Относительно социалистической направленности христианского учения уместно воспроизвести позицию известного специалиста А. Гарнака, высказанную им в лекциях студентам Берлинского университета. «Никогда ни одна религия, — говорит он, — не исключая и буддизма, не выступала с таким энергичным социальным требованием и ни одна не отождествляла себя с ним так, как Евангелие. Каким это образом? Тем, что завет “люби ближнего, как самого себя" поставлен здесь с полной строгостью; тем, что Христос этими словами осветил все действительно существующие отношения жизни, весь мир голода, нужды и нищеты; наконец, тем, что Он это правило возвел в религиозное, и даже единственное религиозное». И далее: «...Христос чувствовал материальную нужду нищих... Он обосновал помощь в этой нужде заповедью “люби ближнего, как самого себя". Не должны говорить о любви к ближнему те, которые допускают, чтобы рядом с ними люди страдали и умирали от нужды. Евангелие не только проповедует солидарность и подание помощи; эта проповедь составляет главное его содержание. В этом смысле оно глубоко социально, но оно вместе с тем и глубоко индивидуально, так как оно установило бесконечную и самостоятельную ценность каждой отдельной человеческой души. Его тенденция к соединению и братству составляет не только случайное явление в его истории, но скорее существенный элемент его своеобразия. Евангелие стремится учредить товарищество между людьми, такое же всеобъемлющее, как сама человеческая жизнь, и такое же беспредельное, как человеческое горе. Оно хочет, как очень верно заметили, переделать социализм, основанный на предположении противоположных друг другу интересов, в социализм, покоящийся на сознании духовного единства»1.

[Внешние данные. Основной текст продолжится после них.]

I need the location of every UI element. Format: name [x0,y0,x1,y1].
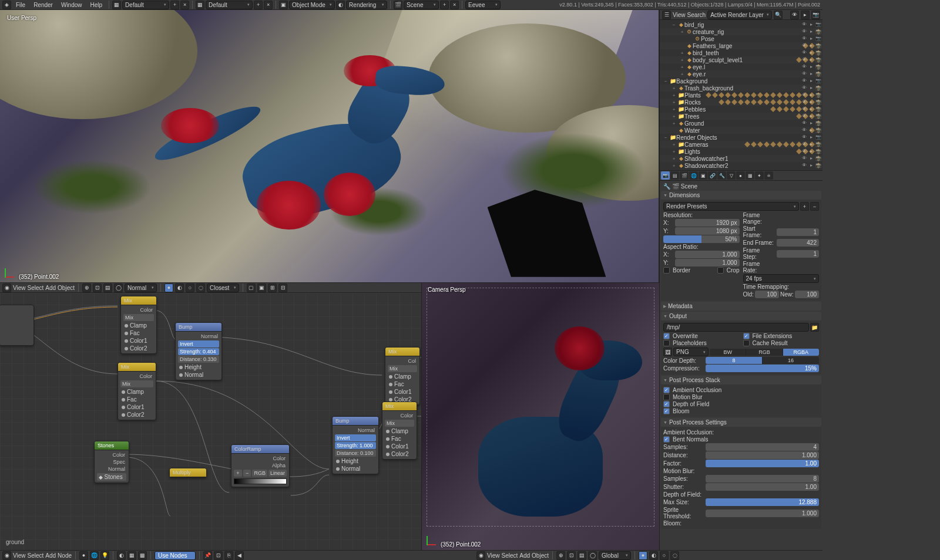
tab-material[interactable]: ● [736,171,745,180]
aspect-x[interactable]: 1.000 [675,251,740,258]
sb-select[interactable]: Select [28,552,44,559]
menu-render[interactable]: Render [30,1,56,9]
chk-bloom[interactable] [663,408,670,414]
node-mix4[interactable]: Mix Color Mix Clamp Fac Color1 Color2 [382,402,417,460]
chk-mb[interactable] [663,394,670,400]
outliner-type-icon[interactable]: ☰ [662,11,671,19]
out-vis-icon[interactable]: 👁 [790,11,799,19]
blender-icon[interactable]: ◈ [2,1,11,9]
outliner-row[interactable]: +◆eye.l👁▸📷 [660,63,822,70]
tab-layers[interactable]: ▤ [670,171,679,180]
camera-view[interactable]: Camera Persp (352) Point.002 [422,283,659,550]
add-layout2-icon[interactable]: + [254,1,263,9]
sb-snap3-icon[interactable]: ⊡ [567,551,576,560]
end-frame[interactable]: 422 [777,239,820,247]
node-fragment[interactable] [0,305,34,346]
editor-type2-icon[interactable]: ◉ [2,551,11,560]
remap-old[interactable]: 100 [755,291,779,298]
format-icon[interactable]: 🖼 [663,348,672,356]
outliner-row[interactable]: +📁Plants👁▸📷 [660,92,822,99]
color-mode-seg[interactable]: BWRGBRGBA [710,349,819,356]
panel-dimensions-header[interactable]: Dimensions [661,191,821,200]
layout2-icon[interactable]: ▦ [196,1,204,9]
node-bump2[interactable]: Bump Normal Invert Strength: 1.000 Dista… [332,416,379,474]
outliner-row[interactable]: ⚙Pose👁▸📷 [660,35,822,42]
node-mix1[interactable]: Mix Color Mix Clamp Fac Color1 Color2 [120,296,157,354]
ne-shade3-icon[interactable]: ○ [186,284,194,292]
aspect-y[interactable]: 1.000 [675,259,740,266]
output-path[interactable]: /tmp/ [663,323,809,332]
screen-layout-dropdown[interactable]: Default [122,1,169,9]
node-stones[interactable]: Stones Color Spec Normal ◆ Stones [94,441,129,483]
editor-type-icon[interactable]: ◉ [2,284,11,292]
sb-comp-icon[interactable]: ▦ [127,551,136,560]
outliner-row[interactable]: +◆Shadowcatcher2👁▸📷 [660,162,822,169]
node-editor[interactable]: ◉ View Select Add Object ⊕ ⊡ ▤ ◯ Normal … [0,283,422,550]
sb-select2[interactable]: Select [502,552,518,559]
engine-dropdown[interactable]: Eevee [465,1,501,9]
workspace-icon[interactable]: ▦ [112,1,121,9]
sb-shade7-icon[interactable]: ○ [660,551,669,560]
node-multiply[interactable]: Multiply [169,468,207,478]
chk-dof[interactable] [663,401,670,407]
menu-help[interactable]: Help [87,1,106,9]
frame-step[interactable]: 1 [777,250,820,258]
out-view[interactable]: View [673,12,686,18]
chk-overwrite[interactable] [663,333,670,339]
sb-global-dropdown[interactable]: Global [599,551,631,560]
sb-shade5-icon[interactable]: ● [639,551,647,560]
sb-node[interactable]: Node [58,552,72,559]
scene-icon[interactable]: 🎬 [394,1,402,9]
mode-dropdown[interactable]: Object Mode [289,1,335,9]
res-x[interactable]: 1920 px [675,219,740,227]
sb-add2[interactable]: Add [519,552,530,559]
outliner[interactable]: ☰ View Search Active Render Layer 🔍 👁 ▸ … [660,10,822,171]
outliner-row[interactable]: +📁Rocks👁▸📷 [660,99,822,106]
tab-scene[interactable]: 🎬 [680,171,689,180]
ao-samples[interactable]: 4 [706,443,819,451]
del-scene-icon[interactable]: × [450,1,459,9]
outliner-row[interactable]: +◆body_sculpt_level1👁▸📷 [660,56,822,63]
screen-layout2-dropdown[interactable]: Default [206,1,253,9]
preset-del-icon[interactable]: − [810,202,819,211]
ne-shade2-icon[interactable]: ◐ [175,284,184,292]
sb-snap2-icon[interactable]: ⊡ [214,551,223,560]
dof-sprite[interactable]: 1.000 [706,510,819,517]
ne-add[interactable]: Add [45,285,56,291]
panel-ppset-header[interactable]: Post Process Settings [661,418,821,427]
ne-ex2-icon[interactable]: ▣ [257,284,266,292]
outliner-row[interactable]: +◆bird_teeth👁▸📷 [660,49,822,56]
chk-placeholders[interactable] [663,340,670,346]
sb-copy-icon[interactable]: ⎘ [224,551,233,560]
dof-maxsize[interactable]: 12.888 [706,498,819,506]
chk-bentnormals[interactable] [663,436,670,443]
add-scene-icon[interactable]: + [440,1,449,9]
panel-output-header[interactable]: Output [661,312,821,321]
outliner-row[interactable]: ◆Water👁▸📷 [660,127,822,134]
sb-pivot2-icon[interactable]: ⊕ [556,551,565,560]
ne-shade1-icon[interactable]: ● [164,284,173,292]
ne-ex4-icon[interactable]: ⊟ [278,284,287,292]
outliner-row[interactable]: −◆bird_rig👁▸📷 [660,21,822,28]
outliner-tree[interactable]: −◆bird_rig👁▸📷+⚙creature_rig👁▸📷⚙Pose👁▸📷◆F… [660,20,822,170]
tab-modifiers[interactable]: 🔧 [717,171,726,180]
ne-object[interactable]: Object [58,285,75,291]
tab-texture[interactable]: ▦ [746,171,754,180]
out-ren-icon[interactable]: 📷 [811,11,820,19]
tab-world[interactable]: 🌐 [689,171,698,180]
outliner-row[interactable]: +📁Cameras👁▸📷 [660,141,822,148]
sb-shader-icon[interactable]: ◐ [117,551,126,560]
outliner-row[interactable]: +📁Trees👁▸📷 [660,113,822,120]
sb-view2[interactable]: View [487,552,500,559]
outliner-row[interactable]: −📁Render Objects👁▸📷 [660,134,822,141]
sb-tree3-icon[interactable]: 💡 [100,551,109,560]
ne-shade4-icon[interactable]: ◌ [196,284,205,292]
tab-constraints[interactable]: 🔗 [708,171,717,180]
out-search[interactable]: Search [687,12,706,18]
tab-object[interactable]: ▣ [699,171,707,180]
color-depth-seg[interactable]: 816 [706,357,819,364]
sb-layers2-icon[interactable]: ▤ [578,551,586,560]
editor-type3-icon[interactable]: ◉ [476,551,485,560]
del-layout-icon[interactable]: × [180,1,189,9]
ne-select[interactable]: Select [28,285,44,291]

Христианство, по существу, никогда не было приверженцем решительных преобразований несправедливого общества. Однако в период реформации течение анабаптизма не просто пропагандировало социалистические и коммунистические идеи, но и выдвинуло известного идеолога крестьянской войны Томаса Мюнцера (1493—1525). Программа его состояла в установлении царства Бога на земле, и царство это представлялось свободным от частной собственности, от классовых различий и т. д. Звучали призывы к оружию и восстанию против угнетателей.
Однако формирование социалистической идеологии (идей утопического социализма) связывается с более поздним временем и такими именами, как Томас Мор (1478—1535) в Англии, Томмазо Кампанелла
(1568—1639) в Италии, а также французскими утопистами XVIII в. Мелье, Мабли, Морелли.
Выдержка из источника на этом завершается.